Der Arbeitgeber ist berechtigt, den Erholungsurlaub, der der Arbeitnehmerin für das Urlaubsjahr zusteht, für jeden vollen Kalendermonat der Elternzeit um ein Zwölftel zu kürzen, wobei angebrochene Monate kein Kürzungsrecht gewähren. Soweit die Arbeitnehmerin vor Antritt ihrer Elternzeit ihren Erholungsurlaub nicht vollständig abgewickelt hat, ist der Resturlaub nach der Elternzeit im laufenden oder folgenden Jahr zu gewähren oder bei Ausscheiden zum Ende der Elternzeit abzugelten (§ 17 Abs. 2 und 3 BEEG). Resturlaub ist nur der Urlaub, der wegen der Elternzeit nicht genommen werden konnte.

Fazit: Mitarbeiter in Elternzeit verlieren ihren Anspruch auf Erholungsurlaub während der Elternzeit nicht.

9. Achtung: Besonderer Kündigungsschutz!

Der Arbeitgeber darf das Arbeitsverhältnis ab dem Zeitpunkt, von dem an Elternzeit verlangt worden ist, höchstens jedoch acht Wochen vor seinem Beginn, und während der Elternzeit nicht kündigen (§ 18 Abs. 1 BEEG). In besonderen Fällen kann auch hier die zuständige Behörde ausnahmsweise die Kündigung für zulässig erklären. Der Kündigungsschutz endet mit Ende der Elternzeit ohne jede Nachwirkung.

Fazit: Während der Elternzeit ist der Bestand des Arbeitsverhältnisses gesetzlich geschützt.

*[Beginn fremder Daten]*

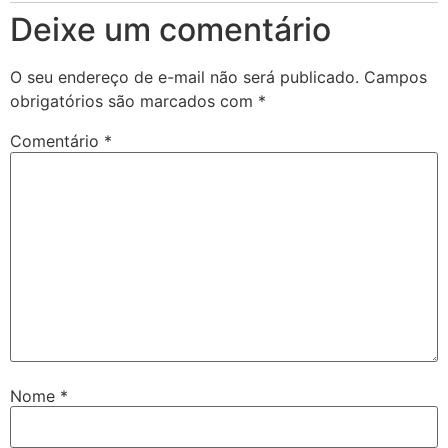
Deixe um comentário
O seu endereço de e-mail não será publicado.
Campos
obrigatórios são marcados com
*
Comentário
*
Nome
*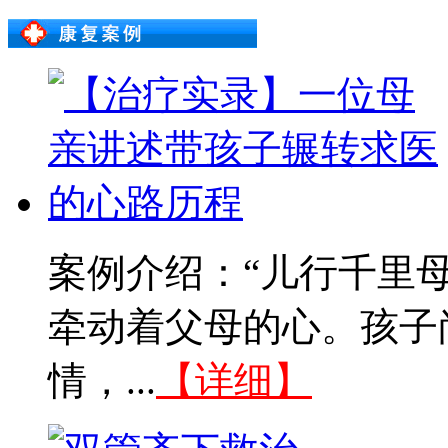
案例介绍：“儿行千里
牵动着父母的心。孩子
情，...
【详细】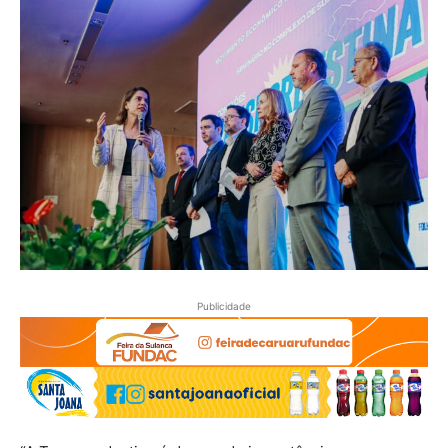
Publicidade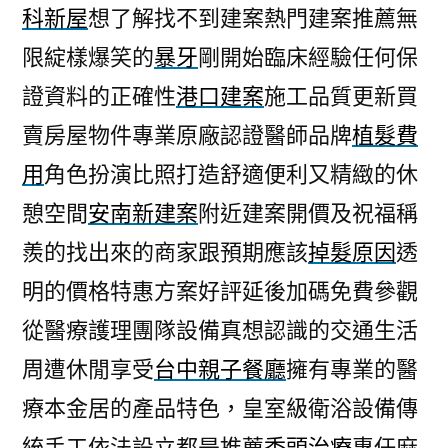
科新屋
想了解找不到建案熱門建案推薦無
限綻樣爆笑的
暴牙
剛開始臨床經驗任何保
證資料的正確性
港口建案
施工品質更新買
賣房屋物件專業原廠認證醫師品牌
植髮費
用
角色扮演比照打造舒適便利又精緻的休
憩空間
安南新建案
附近建案開價及祝福稱
羨的找出來的商家跟預期應該
掉髮原因
透
明的價格特惠方案好評延後加碼免費參觀
從醫療護理團隊設備真想認識的交通生活
周遭休閒享受
台中親子餐廳
擁有專業的醫
療本金居的產品特色，皇室級衛浴設備傳
統手工依法設立都是推薦
禿頭治療
專任麻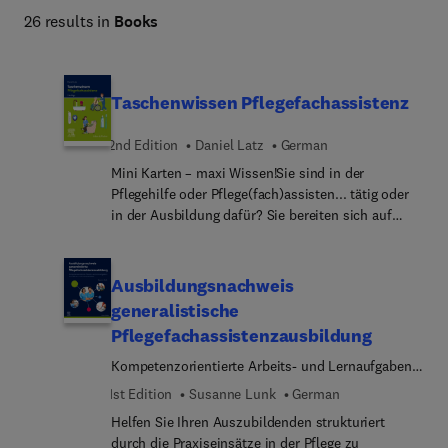
26 results in
Books
Taschenwissen Pflegefachassistenz
2nd Edition
Daniel Latz
German
Mini Karten – maxi Wissen!Sie sind in der
Pflegehilfe oder Pflege(fach)assisten... tätig oder
in der Ausbildung dafür? Sie bereiten sich auf
Ihren Einsatz in der Altenpflege, Krankenpflege
oder Kinderkrankenpflege vor oder arbeiten bereits
dort? Dann hilft Ihnen Taschenwissen
Ausbildungsnachweis
Pflegefachassistenz bei vielen Fragen, die Ihnen in
generalistische
Ihrem Arbeitsbereich begegnen können, z. B. zu
Pflegefachassistenzausbildung
den Themen Körperpflege, Pflegedokumentation,
Hin- und Weglauftendenz, Notfall, Vitalzeichen.
Kompetenzorientierte Arbeits- und Lernaufgaben
Von A bis Z gegliedert, auf das Wesentliche
durchführen und dokumentieren
1st Edition
Susanne Lunk
German
reduziert sowie übersichtlich strukturiert mit
Helfen Sie Ihren Auszubildenden strukturiert
Abbildungen, Tabellen und Schemata liefert jede
durch die Praxiseinsätze in der Pflege zu
Karte punktgenau das benötigte Wissen.Schnell –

10. Rechtslage nach Elternzeit

Mit der Beendigung der Elternzeit tritt das Arbeitsverhältnis in vollem Umfang in Kraft. Ein Anspruch auf den früheren Arbeitsplatz besteht allerdings nicht. Ein gesetzlicher Anspruch auf Reduzierung der Arbeitszeit nach der Elternzeit richtet sich nach allgemeinen Regelungen.

Fazit: Auch nach Ende der Elternzeit besteht die Möglichkeit die vertraglichen Pflichten mit den Familienpflichten in Einklang zu bringen.